Once the procedure is completed, then comes the phase of post-operative recovery. All is well that ends well and that end is not signaled at the end of the surgery but only after the successful sailing through the post-operative period. The period of post-operative care does not end with your stay at the hospital but continues well after your discharge. Although every effort is made by your provider, there might still be pain, once the anesthesia starts to wear off. The reactions of the human body to the medications is not always universal. Every patient requires a certain level of customization of care, due to the very fact that no one person is entirely like another. Their threshold levels do differ. It is hence safer to assume that you might not have the same symptoms as your neighbors.
Most of the procedures, do require a certain amount of effort to be invested, also by the patients in the post-operative period. It might be as simple as being cent percent complaint to the consumption of medications or performing the stipulated exercises in physiotherapy. Never fail to follow your Doctor’s instructions to the dot. Deviations can well cost you much more than you can recognize. Appropriate and “advised” postoperative care, is the only way you can make a complete and satisfying recovery.

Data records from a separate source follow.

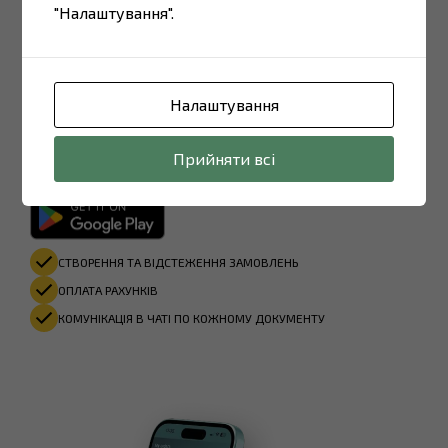
"Налаштування".
НАДАННЯ ДЕКЛАРАЦІЇ НА КПП ЧЕРЕЗ QR-КОД
ВІДОБРАЖЕННЯ ГЕОЛОКАЦІЇ ВОДІЯ В РЕАЛТАЙМІ
ЗНИЖКИ НА АЗС
Налаштування
Для клієнтів:
Прийняти всі
СТВОРЕННЯ ТА ВІДСТЕЖЕННЯ ЗАМОВЛЕНЬ
ОПЛАТА РАХУНКІВ​
КОМУНІКАЦІЯ В ЧАТІ ПО КОЖНОМУ ДОКУМЕНТУ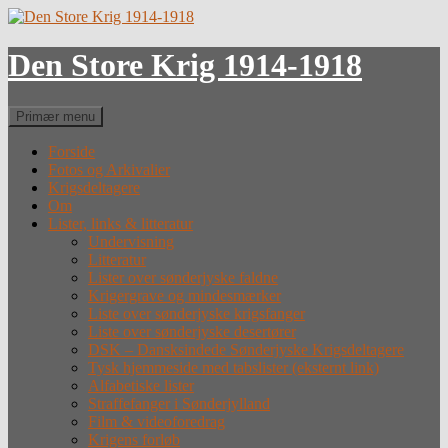
Hop
til
indhold
Den Store Krig 1914-1918
Søg
Primær menu
Forside
Fotos og Arkivalier
Krigsdeltagere
Om
Lister, links & litteratur
Undervisning
Litteratur
Lister over sønderjyske faldne
Krigergrave og mindesmærker
Liste over sønderjyske krigsfanger
Liste over sønderjyske desertører
DSK – Dansksindede Sønderjyske Krigsdeltagere
Tysk hjemmeside med tabslister (eksternt link)
Alfabetiske lister
Straffefanger i Sønderjylland
Film & videoforedrag
Krigens forløb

There are some who take multiple consultations. It is alright to double check, cross-check with other consultants, but before the procedure. It is advisable to follow the instructions of your consultant after the procedure, to avoid confusions. Remember, you always receive some degree of tailored care. Your consultant knows more about what has been done. If in doubt, always report back to your consultant.
You have the right to enjoy good health. It does not matter if the right is entitled via your constitution or not. And the right can be made a reality partly by the effort of your healthcare provider and partly by you. The instructions given are not to torment you and the risks explained are not to scare you. If in doubt, always approach your Physician. Never leave aside those nagging doubts “for later”. It is wise to take an informed decision and to accomplish that, the ideal behavior as a patient would be to engage with your Physician in your treatment.